The theme of the story that is important to grasp is Isaiah tells the people the truth about how far they are from God while offering the hope that one day everything will be different. The exile–the people’s being taken out of the land by foreign powers–is often understood in the Biblical narrative as a judgement from God, and they begin to plea for the restoration of their favor–and the promise of such favor begins to take root in the words of the prophets.

Isaiah 9:1-7. You can read this story from the Bible or tell it in your own words. Unfortunately, so many of the children’s Bibles don’t deal well with the period of the Prophets and there is very little specific focus on any part of the text.
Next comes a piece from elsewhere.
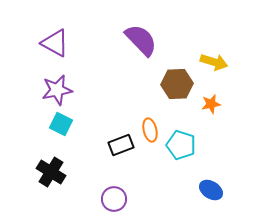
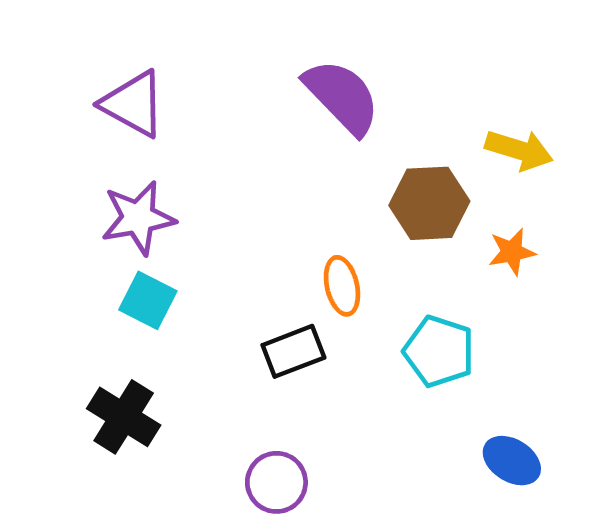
orange ellipse: (150, 130) -> (342, 286), moved

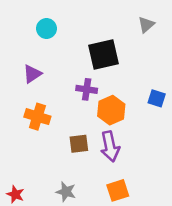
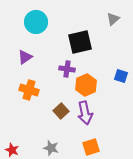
cyan circle: (46, 28) -> (36, 22), size x1.5
brown square: (79, 144) -> (61, 111), turned -35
If you use any of the following, you may want to use them only as supplemental materials and read chapter 9 from a real Bible.
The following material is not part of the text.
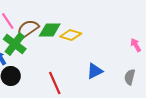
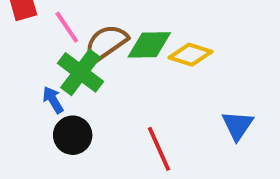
blue triangle: (95, 71) -> (238, 125), turned -30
The Jesus Storybook Bible tells the story of Isaiah’s prophecies under the title “Operation ‘No More Tears’” (pages 144-151) in the form of a letter from God. It’s a very brief presentation of the entire book and puts special emphasis on the prophecy about a “rescuer.” The Children of God Storybook Bible does not tell the story from Isaiah 9, but has some good material introducing the reasons why Isaiah was asked to address the people. You can find this under “Isaiah Becomes God’s Messenger” (p. 52-3). The Children’s Illustrated Bible shares part of Isaiah’s prophecies on p.154.

Respond to the Story

1. Light and Dark. Sometimes when we are not exploring a narrative story, but a piece of poetry as Isaiah 9 is, we can focus on the images rather than characters or plot points. the following activities help reflect on the significance of the phrase: “The people who walked in darkness have seen a great light; those who lived in a land of deep darkness, on them a light has shone” (9:2).
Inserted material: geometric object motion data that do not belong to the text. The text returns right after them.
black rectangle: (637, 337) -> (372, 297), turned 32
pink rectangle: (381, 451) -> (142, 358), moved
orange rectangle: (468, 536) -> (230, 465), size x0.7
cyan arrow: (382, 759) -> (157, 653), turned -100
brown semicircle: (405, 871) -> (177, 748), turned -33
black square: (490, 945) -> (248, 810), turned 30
  • Dark and Light: Together, brainstorm things about light and darkness. You might write each of the lists on the whiteboard. What does darkness look like? What does the dark make us feel like? What do you think the dark was like to the people of Israel? What does light look like? What does the light make us feel? What or who do you think the people of Israel thought the light would be?
  • Light Songs  Some of these songs might help us think about light:
    • Light of the World (you stepped down into darkness)
    • Marching [in the light of God]
    • This little light of mine
  • Advent Light: The growing light of our Advent wreaths ties the image of light closely to the coming of Christ.
  • Mosaic of light: Make mosaic images of light using pieces of tissue paper on wax paper (so it can be hung like stained glass). Older children might like to try a mosaic with words “the light shines” or “the light shines in the dark.” Younger children may like to try making symbols and images of light– a candle, the sun, a bright halo, etc.

2. How best to Rescue?

  • Come up with a plan or strategy: Together discuss what it is that the people of Israel need to be rescued from–exile, sin, being far from God– and divide into teams. Each team can come up with a strategy for how they think the people of Israel might best be saved from these things. The people of Israel thought that they might be saved from exile by a strong military or political leader, someone who could show the world the strength of God. Instead, God chose to meet the people in a child. Was this the only way to make things right? Was this the best way? Why did God choose something so unexpected?

3. Names of Jesus:

  • Wonderful Counselor: Write a poem, design a piece of art, or write a journal entry about what these names mean to you. Is there another name in the Bible for Jesus that is important to you? Is there a name that isn’t in the Bible that you think should be?